We are half way there. So, was Yamani right? Few in today’s oil industry think so. In January, Exxon predicted that oil, gas, and coal will still meet 80% of the planet’s energy needs in 2040 and beyond. This view is shared throughout the industry and most of the energy commentariat. Reassurance is as abundant as oil.

The boundaries of the oil industry’s comfort zone are being clearly marked. The sharp fall in oil prices in nothing to worry about. As investment in new production falls – $400 billion less than a year ago – supply will be constrained. Inventories will be run down, Prices will rise again. The market will come back into balance and life will go on as before. There may be some fall out among smaller producers but the big guys will tough it out.

This comforting view is shared by everyone from BP and Shell to the International Energy Agency. If they are right, then Sheikh Yamani will have been wrong, not about the oil in the ground, but about the buyers. They will be there in 2030 just as they are now.

The international oil companies regularly publish their projections of how global energy demand will evolve over the next thirty years. Their brightly coloured charts all show pretty much the same picture as do those of public bodies such as the International Energy Agency.

Global primary energy demand is projected to reach about 17 billion tonnes of oil equivalent (btoe) by 2035. Of this, about 13 btoe will come in roughly equal proportions from coal, oil and gas. Renewables and hydro will provide about 1.5 btoe each and nuclear 1.0 btoe. This data is the foundation of the fossil industries’ argument that it is unrealistic to imagine that renewables can be scaled up fast enough to decarbonise the economy. Their contribution would need to increase 800% in thirty years. Impossible.
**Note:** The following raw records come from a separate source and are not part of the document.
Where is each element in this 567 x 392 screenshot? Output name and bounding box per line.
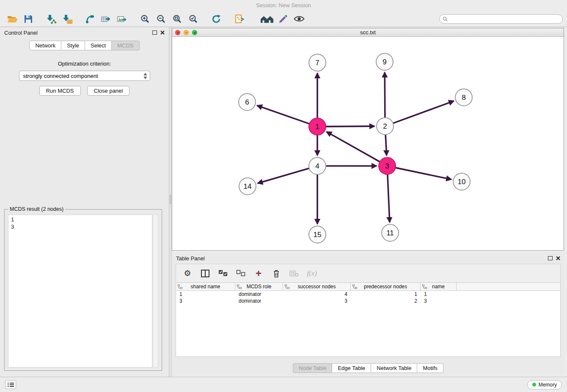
select-all-button[interactable] [216, 267, 230, 280]
export-table-icon [101, 14, 112, 24]
table-row[interactable]: 1dominator411 [176, 291, 560, 298]
attribute-tree-icon [178, 284, 182, 289]
tab-style[interactable]: Style [61, 41, 85, 50]
run-mcds-button[interactable]: Run MCDS [39, 86, 81, 96]
tab-node-table[interactable]: Node Table [293, 363, 333, 373]
edge-1-6[interactable] [257, 105, 310, 124]
zoom-selected-icon [189, 14, 198, 24]
svg-text:9: 9 [383, 58, 386, 66]
tab-edge-table[interactable]: Edge Table [332, 363, 371, 373]
apply-function-button[interactable]: f(x) [305, 267, 319, 280]
refresh-layout-button[interactable] [208, 12, 224, 26]
tab-mcds[interactable]: MCDS [112, 41, 139, 50]
mcds-result-list[interactable]: 13 [8, 215, 152, 367]
optimization-label: Optimization criterion: [0, 61, 169, 67]
column-header-predecessor-nodes[interactable]: predecessor nodes [351, 283, 421, 290]
plus-icon: + [256, 268, 261, 279]
node-15[interactable]: 15 [309, 226, 326, 243]
import-table-button[interactable] [59, 12, 75, 26]
search-input[interactable] [439, 14, 563, 24]
column-header-name[interactable]: name [421, 283, 457, 290]
show-graphics-button[interactable] [291, 12, 307, 26]
node-8[interactable]: 8 [455, 89, 472, 106]
close-panel-icon[interactable] [160, 30, 165, 35]
import-network-button[interactable] [43, 12, 59, 26]
table-settings-button[interactable]: ⚙ [180, 267, 195, 280]
zoom-traffic-light[interactable] [192, 30, 197, 35]
control-panel-title: Control Panel [4, 30, 38, 36]
minimize-traffic-light[interactable] [184, 30, 189, 35]
deselect-all-button[interactable] [234, 267, 248, 280]
splitter-grip-icon [170, 195, 171, 204]
deselect-all-icon [236, 270, 245, 277]
close-table-panel-icon[interactable] [556, 256, 560, 260]
save-session-button[interactable] [20, 12, 36, 26]
column-header-MCDS-role[interactable]: MCDS role [235, 283, 283, 290]
export-table-button[interactable] [98, 12, 114, 26]
open-session-button[interactable] [4, 12, 20, 26]
zoom-out-button[interactable] [153, 12, 169, 26]
close-panel-button[interactable]: Close panel [87, 86, 130, 96]
edge-1-2[interactable] [326, 126, 374, 127]
edge-2-3[interactable] [385, 135, 387, 155]
edge-3-11[interactable] [388, 174, 390, 222]
zoom-fit-icon [173, 14, 182, 24]
node-1[interactable]: 1 [309, 118, 326, 135]
node-9[interactable]: 9 [376, 53, 393, 70]
zoom-fit-button[interactable] [169, 12, 185, 26]
search-icon [443, 17, 448, 22]
tab-select[interactable]: Select [85, 41, 112, 50]
table-panel: Table Panel ⚙ + [172, 253, 564, 375]
export-image-button[interactable] [114, 12, 130, 26]
result-scrollbar[interactable] [153, 215, 158, 367]
delete-table-button[interactable] [287, 267, 301, 280]
node-3[interactable]: 3 [379, 157, 396, 174]
node-7[interactable]: 7 [309, 54, 326, 71]
node-2[interactable]: 2 [377, 118, 394, 135]
edge-4-14[interactable] [258, 168, 309, 183]
optimization-dropdown[interactable]: strongly connected component [19, 71, 150, 81]
close-traffic-light[interactable] [175, 30, 180, 35]
node-4[interactable]: 4 [309, 157, 326, 174]
window-titlebar: Session: New Session [0, 0, 567, 11]
tab-network-table[interactable]: Network Table [371, 363, 417, 373]
float-panel-icon[interactable] [152, 30, 157, 35]
export-image-icon [117, 14, 128, 24]
table-panel-title: Table Panel [176, 255, 205, 262]
edge-3-10[interactable] [396, 168, 451, 179]
table-cell: 1 [421, 291, 457, 298]
node-14[interactable]: 14 [239, 178, 256, 195]
svg-text:10: 10 [458, 178, 466, 186]
tab-network[interactable]: Network [29, 41, 61, 50]
column-header-successor-nodes[interactable]: successor nodes [283, 283, 351, 290]
table-body: 1dominator4113dominator323 [176, 291, 560, 304]
export-network-button[interactable] [82, 12, 98, 26]
show-panels-button[interactable] [5, 380, 16, 389]
attribute-tree-icon [352, 284, 357, 289]
memory-button[interactable]: Memory [527, 380, 562, 389]
copy-network-button[interactable] [231, 12, 247, 26]
copy-network-icon [234, 14, 245, 24]
home-analysis-button[interactable] [259, 12, 275, 26]
add-row-button[interactable]: + [251, 267, 266, 280]
save-icon [24, 14, 33, 24]
edge-3-1[interactable] [327, 132, 380, 162]
node-6[interactable]: 6 [239, 94, 256, 110]
zoom-in-button[interactable] [137, 12, 153, 26]
svg-text:6: 6 [245, 98, 249, 106]
list-icon [8, 382, 14, 387]
float-table-panel-icon[interactable] [548, 256, 553, 260]
network-graph[interactable]: 7968124314101511 [172, 37, 564, 250]
delete-row-button[interactable] [269, 267, 284, 280]
node-10[interactable]: 10 [453, 173, 470, 190]
zoom-selected-button[interactable] [185, 12, 201, 26]
control-panel: Control Panel NetworkStyleSelectMCDS Opt… [0, 27, 169, 377]
node-11[interactable]: 11 [382, 224, 399, 241]
table-row[interactable]: 3dominator323 [176, 298, 560, 304]
edge-2-8[interactable] [393, 101, 454, 124]
show-columns-button[interactable] [198, 267, 212, 280]
tab-motifs[interactable]: Motifs [417, 363, 443, 373]
edge-2-9[interactable] [385, 72, 385, 118]
style-brush-button[interactable] [275, 12, 291, 26]
column-header-shared-name[interactable]: shared name [176, 283, 235, 290]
Expressing energy demand data as btoe handily allows you to compare each of the different energy sources on the same basis. Using a common metric means you can quickly judge the relative importance of each of the energy sources. This lets you to get a realistic view of the scale of the decarbonisation challenge.

Except that it doesn’t. It actually conceals more than it reveals. These charts are responsible for serious misjudgments by policy makers and investors. They greatly overstate the difficulty of keeping the climate safe while maintaining energy security. Different energy sources deliver energy services to consumers in very different ways and with very different efficiency.

Almost all of the renewable primary energy ends up providing consumers with useful energy services. This is not true for fossil fuels. Much of their primary energy ends up as waste heat. The amount varies depending on whether it is coal, oil or gas. Oil, for example, is primarily used for transport, about 80% of its energy content ends up as waste heat. Overall, only about 40% of the primary energy from fossil fuels ends up delivering useful energy services to consumers.

This makes the scale of the decarbonisation challenge look rather different. The actual amount of energy services that renewables need to deliver to eliminate fossil fuels is the equivalent of some 5.2 btoe. That is an increase of only 350% … less than half of what the fossil industry would have you believe. Much more achievable.

In the real energy world you cannot convert barrels of oil, tonnes of coal or cubic feet of gas into anything other than useful energy services and waste heat. Manipulating numbers is not the same as manipulating real commodities. As Bertrand Russell pointed out, logical operations that are valid at one level of reality may not be valid at another. You learn as a child that you cannot add apples and oranges even though you can add the pence that you pay for them.

I do not know the reason why the fossil fuel industries choose to present their data in this form. I do know that it is giving them a false sense of security about their future. To a growing range of businesses in this digital age the waste heat looks like a massive opportunity. As the leaders of the fossil industries, and their shareholders, think about the outcome of COP21 they may not be looking in the right direction to see the coming disruption.